El inglés no desperdiciaba la oportunidad de hostigarlo y hablaba con la seguridad de quien sabe de antemano que todo está perdido. Y por lo que decían, se las había ingeniado para que el general Mitre supiese en Buenos Aires, que Paysandú estaba lejos de ser inexpugnable, que se trataba apenas de ocho manzanas donde las trincheras se reducían a quince bocacalles que no sobrepasaban las diez zancadas ninguna de ellas; tristes escarpas de madera rellenas de tierra en su interior, con sus troneras improvisadas y sus correspondientes guerreros del honor detrás, capaces incluso dentro del servicio agotador, de cuadrarse con cierta elegancia ante los oficiales de la guardia.
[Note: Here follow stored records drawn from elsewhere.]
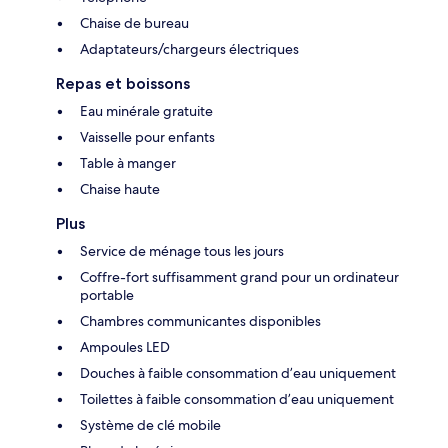
Chaise de bureau
Adaptateurs/chargeurs électriques
Repas et boissons
Eau minérale gratuite
Vaisselle pour enfants
Table à manger
Chaise haute
Plus
Service de ménage tous les jours
Coffre-fort suffisamment grand pour un ordinateur
portable
Chambres communicantes disponibles
Ampoules LED
Douches à faible consommation d’eau uniquement
Toilettes à faible consommation d’eau uniquement
Système de clé mobile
– Un reducto inútil defendido por un puñado de soberbios… -volvió a decir.

– Tan soberbios como un inglés… -respondió Martín Zamora, logrando que se callara. Sin embargo, intuía que ni las luces del amanecer eran capaces de aclarar qué demonios era aquello que los defensores esperaban; o tal vez, nadie lo mencionaba en voz alta por temor a que el deseo jamás se cumpliese.

Sin embargo, al fin, Martín Zamora lo supo. No por el guardia aindiado apostado tras la puerta, sino por el mismo Raymond Harris, quien se burlaba sin ningún decoro de la esperanza de los habitantes de Paysandú: desde una semana atrás, esperaban la llegada salvadora del ejército fantasmal del general Juan Sáa, el auxilio prometido desde Montevideo por el presidente Atanasio Cruz Aguirre. O deliraban en secreto con la promesa de ayuda del mariscal López y sus treinta y cinco mil paraguayos. O imaginaban al caudillo Urquiza, a sus dos hijos Diógenes y Waldino y a sus tres caballos blancos, cruzando el río Uruguay con sus quince mil jinetes para amedrentar a carcajadas y sin disparar un tiro a los lujosos macacos del Imperio y al salvaje colorado y unitario Flores, sostenido por el oro escondido de los porteños de Buenos Aires. Los sanduceros soñaban secretamente.

– Ojalá les llegue… -dijo Martín Zamora.

El inglés soltó una risa muy seca, demasiado estentórea para la cavidad del calabozo. Movía la cabeza a un lado y a otro, como si tuviera abejas en el pelo, como si todo le resultara inverosímil, desquiciado, fuera de lugar.

– Créame, Zamora: si cada esperanza fuese un árbol, Asunción, Montevideo y Paysandú serían invisibles en medio de la selva… Que no esperen a nadie, que lo único que habrá de llegar son las inevitables crueldades.